- _AIM OF THE EXERCISE_:
Please retype the records below exactly, from the first line down to and including the line with "Хабаровск (732, 1845)".

Top of DATA EXTRACT

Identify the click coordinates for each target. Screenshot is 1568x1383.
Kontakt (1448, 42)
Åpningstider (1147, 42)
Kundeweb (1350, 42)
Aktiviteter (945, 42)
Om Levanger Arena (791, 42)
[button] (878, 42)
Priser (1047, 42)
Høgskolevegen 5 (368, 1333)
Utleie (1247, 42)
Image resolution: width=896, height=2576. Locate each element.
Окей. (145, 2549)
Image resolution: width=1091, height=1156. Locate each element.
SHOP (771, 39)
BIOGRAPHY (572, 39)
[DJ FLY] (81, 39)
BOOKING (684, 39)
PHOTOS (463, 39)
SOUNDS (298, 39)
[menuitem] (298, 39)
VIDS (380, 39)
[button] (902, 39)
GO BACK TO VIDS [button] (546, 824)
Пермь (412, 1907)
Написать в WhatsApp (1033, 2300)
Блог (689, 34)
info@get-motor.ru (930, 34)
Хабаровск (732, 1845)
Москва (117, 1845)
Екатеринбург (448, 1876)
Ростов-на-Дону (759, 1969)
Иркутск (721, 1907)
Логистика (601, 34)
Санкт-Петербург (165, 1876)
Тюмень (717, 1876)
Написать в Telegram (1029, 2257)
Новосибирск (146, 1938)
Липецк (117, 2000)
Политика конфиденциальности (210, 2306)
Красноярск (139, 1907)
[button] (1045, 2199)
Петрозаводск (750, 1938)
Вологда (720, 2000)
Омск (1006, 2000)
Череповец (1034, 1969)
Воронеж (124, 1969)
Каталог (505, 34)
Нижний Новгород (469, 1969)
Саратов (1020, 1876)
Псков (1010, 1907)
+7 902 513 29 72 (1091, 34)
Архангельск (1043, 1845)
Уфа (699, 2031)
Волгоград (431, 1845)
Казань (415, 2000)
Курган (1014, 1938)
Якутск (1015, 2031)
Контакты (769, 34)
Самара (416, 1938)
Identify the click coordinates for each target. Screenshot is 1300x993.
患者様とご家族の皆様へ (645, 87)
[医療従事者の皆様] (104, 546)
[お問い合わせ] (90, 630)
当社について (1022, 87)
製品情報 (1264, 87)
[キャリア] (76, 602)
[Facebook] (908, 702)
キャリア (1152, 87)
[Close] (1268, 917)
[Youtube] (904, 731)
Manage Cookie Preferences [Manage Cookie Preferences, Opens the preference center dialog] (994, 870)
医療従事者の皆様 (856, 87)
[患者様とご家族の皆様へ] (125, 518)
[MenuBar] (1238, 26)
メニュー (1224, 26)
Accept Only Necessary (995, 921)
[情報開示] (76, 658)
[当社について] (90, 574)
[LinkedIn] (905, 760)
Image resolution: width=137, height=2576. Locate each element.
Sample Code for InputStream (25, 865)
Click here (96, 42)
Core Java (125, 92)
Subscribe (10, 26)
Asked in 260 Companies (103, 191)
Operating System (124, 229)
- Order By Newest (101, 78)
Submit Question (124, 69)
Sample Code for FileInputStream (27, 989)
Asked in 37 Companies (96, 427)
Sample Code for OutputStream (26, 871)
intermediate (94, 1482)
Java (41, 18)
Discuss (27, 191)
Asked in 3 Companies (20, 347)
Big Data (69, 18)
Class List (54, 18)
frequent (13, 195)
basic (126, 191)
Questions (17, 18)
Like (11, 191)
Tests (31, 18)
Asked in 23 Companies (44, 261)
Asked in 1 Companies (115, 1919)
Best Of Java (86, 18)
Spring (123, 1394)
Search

Bottom of DATA EXTRACT

- _SOLUTION TO THIS PROBLEM_:
Identify the click coordinates for each target. Screenshot is 1568x1383.
Kontakt (1448, 42)
Åpningstider (1147, 42)
Kundeweb (1350, 42)
Aktiviteter (945, 42)
Om Levanger Arena (791, 42)
[button] (878, 42)
Priser (1047, 42)
Høgskolevegen 5 (368, 1333)
Utleie (1247, 42)
Image resolution: width=896, height=2576. Locate each element.
Окей. (145, 2549)
Image resolution: width=1091, height=1156. Locate each element.
SHOP (771, 39)
BIOGRAPHY (572, 39)
[DJ FLY] (81, 39)
BOOKING (684, 39)
PHOTOS (463, 39)
SOUNDS (298, 39)
[menuitem] (298, 39)
VIDS (380, 39)
[button] (902, 39)
GO BACK TO VIDS [button] (546, 824)
Пермь (412, 1907)
Написать в WhatsApp (1033, 2300)
Блог (689, 34)
info@get-motor.ru (930, 34)
Хабаровск (732, 1845)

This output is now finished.